With 2000, a terminal server in a domain will look to a domain controller for its TS Licensing.  With 2003, you can have the TS License server on any 2003 box in your network.  If 2003 but not SP1, you set the License Server preference in the registry.  If 2003 SP1 you point it via Terminal Services Configuration.  

Firewalls need to fwd port 3389-tcp to your server.  The DMZ point is a best practice thing but not a technical necessity.  


I haven't set anything up yet but the Terminal Server will running Windows 2003. My internal domain controller is Windows 2003.

You saying with Windows 2003 I don't need to place TSLS on a Domain Server, any member server will do?

So I do need TSLS on our internal network and then Terminal Server setup on DMZ with port 3389 -tcp open. I assume this port is open so that TS can communicate with the TSLS server to get licensing information?

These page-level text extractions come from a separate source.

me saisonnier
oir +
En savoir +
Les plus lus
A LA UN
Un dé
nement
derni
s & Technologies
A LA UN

Port 3389-tcp is for Client to Server communication so that is the port your clients speak on to establish and maintain their connections.  I don't know what port(s) TSLicensing uses though...never set it up in a DMZ with licensing in a protected network.  To simplify things lets say you have 2 options:

Option A: put the terminal server in your DMZ.  Have the firewall fwd port 3389 from ANY (or from your remote client's block of addresses) to your terminal server on the same port.  Install TS Licensing on the same server (so you don't need to open ports from your DMZ to your internal network).  

Option B: put the terminal server in your LAN.  Same thing with the firewall and ports.  Install TS Licensing on any 2003 machine in your LAN (including the terminal server), just pick one.  
Just wondering why you would not want to use a VPN solution.  Its free, very little security risk, at least a lot less than TS, and takes no where near as much bandwidth..

Just my 2 cents..


When I asked about remote access here is what my firwall monitors wrote back.

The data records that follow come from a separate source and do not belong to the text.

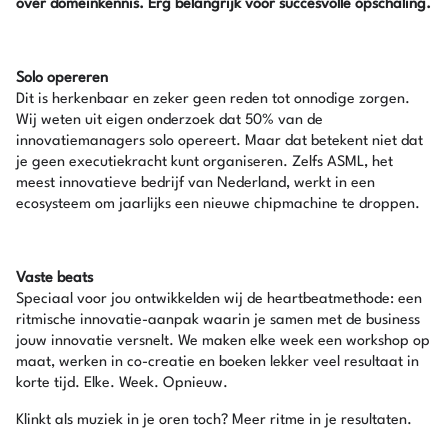
over domeinkennis. Erg belangrijk voor succesvolle opschaling.
Solo opereren
Dit is herkenbaar en zeker geen reden tot onnodige zorgen.
Wij weten uit eigen onderzoek dat 50% van de
innovatiemanagers solo opereert. Maar dat betekent niet dat
je geen executiekracht kunt organiseren. Zelfs ASML, het
meest innovatieve bedrijf van Nederland, werkt in een
ecosysteem om jaarlijks een nieuwe chipmachine te droppen.
Vaste beats
Speciaal voor jou ontwikkelden wij de heartbeatmethode: een
ritmische innovatie-aanpak waarin je samen met de business
jouw innovatie versnelt. We maken elke week een workshop op
maat, werken in co-creatie en boeken lekker veel resultaat in
korte tijd. Elke. Week. Opnieuw.
Klinkt als muziek in je oren toch? Meer ritme in je resultaten.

We recommend ssl VPNs up to a total of 15 users, setup a terminal server on your ecom dmz where you have total of each user's access. Then setup the access from the terminal server for the appropriate access, i.e. email, etc.

The combination of VPN access and Terminal Services will give you the best mix of security and bandwidth.  You don't want your users to just VPN in and fire up Outlook "fat client mode" (applications residing on client machines).  Doing this with a dozon users and a handful of programs will quickly kill the best WAN connections.  

Combining the VPN with Terminal Server will establish a secure tunnel and then keep your applications running "thin" (on terminal servers sitting on your LAN).  Now you won't need to move your terminal servers to the DMZ, your VPN is putting the users on your LAN already.  


Thats what I was confused about. If we are creating vpn connection between the firwall and the client, the firewall should handle trafic to the terminal server which is on inside of our network correct? So I don't need to put any terminal server on the DMZ like they were refrencing in the email. I should be able to get the terminal server working  here inside the our network first then work with the firewall people for setting up vpn and establishing connection to the terminal server.

Is this correct?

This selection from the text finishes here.